For the last four years, we have had the privilege to participate in the a Hatian Art Exhibit taking place in Casa de Campo, hosted by long time villa owner José Buera and Gael Monnin, manager and owner of the Galerie Monnin, in Pétionville, Haiti. This coming Saturday the 22nd of August will mark the Fourth Annual Contemporary Haitian Art Exhibit in Casa de Campo.
Almost five years ago, José Buera was looking for a vintage Properre Pierre-Louis loa for his vodou art collection. After a year of looking with no success, he stumbled into Gael Monnin though a mutual contact in the Small World Network. Promptly Gael offered him a unique piece from her family collection that José could not refuse. Grateful for having been offered an opportunity to acquire such a rare piece, José invited Gael to visit Casa de Campo. Gael accepted on one condition, she would come as long as she could have an art exhibit over in the DR. Three weeks after the purchase, Gael showed up in Punta Minitas with a truckload of Haitian paintings and her sister, internationally renowned painter Pascale Monnin. And so was the beginning of a great friendship.
Gael and Jose, both shocked at the lack of mutual knowledge between the neighboring nations, seized the chance to use the art exhibit as a way to promote Haitian culture in the Dominican Republic. Now on its fourth year, the art exhibit and party has become a fun way for Casa de Campo residents and villa owners to get a glimpse at parts of Haitian culture otherwise alien to the Dominican community.
The setting for the annual Haitian Art Exhibit, is a work of art itself – Punta Minitas 37. A modernist Caribbean villa that when finished in the mid 80s was literally on the edge of the resort, and now finds itself in the heart of it. The villa overlooks the Marina Casa de Campo and the Caribbean Sea, providing an ideal setting for enjoying Haitian art.
For those not familiar with modern Hatian Art, this event is one to make sure to attend. Haitian Art is unique in its combination of ancestral traditions with outstanding craftmanship. Its origins date to the early 20th century, when untrained local craftmen were given access to paint and brushes developing their unique way of capturing their world around them. Vodou and its rituals are ever present in Haitian art, just as it permeates Haitian daily life. From its early origins in the 20th century Haitian art has travelled a varied path from the creation of art naïve to the development of internationally recognized as like Hyppolite, and movements like the Saint Soleil. Ever evolving, new faces have appeared in the Haitian art scene that continues to capture international recognition, with painters like Mario Benjamin or sculptors like Lherrison.
This year’s exhibit focuses on pieces from Haitian contemporary art scene, highlighting works from Mario Banjamin, Pascale Monnin, Marc Lee Stead, or Clerisier, combined with Vodou religious art sculptures and artifacts.

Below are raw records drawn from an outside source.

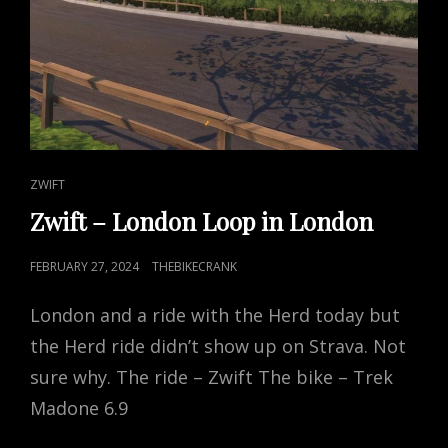
CAT
ZWIFT
LINKS
Zwift – London Loop in London
POSTED
FEBRUARY 27, 2024
THEBIKECRANK
ON
London and a ride with the Herd today but
the Herd ride didn’t show up on Strava. Not
sure why. The ride – Zwift The bike – Trek
Madone 6.9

To learn a little more about the History of Haitian Art, visit: http://www.discoverhaiti.com/artsynop.htm
The exhibition is open to all art lovers in Casa de Campo whom may be looking to experience something new, or may just be looking for that perfect piece for their foyer. So whether your in the mood for something a little exotic, or just up for a fun evening of art and culture with friends, be sure drop by this Saturday after 7 pm.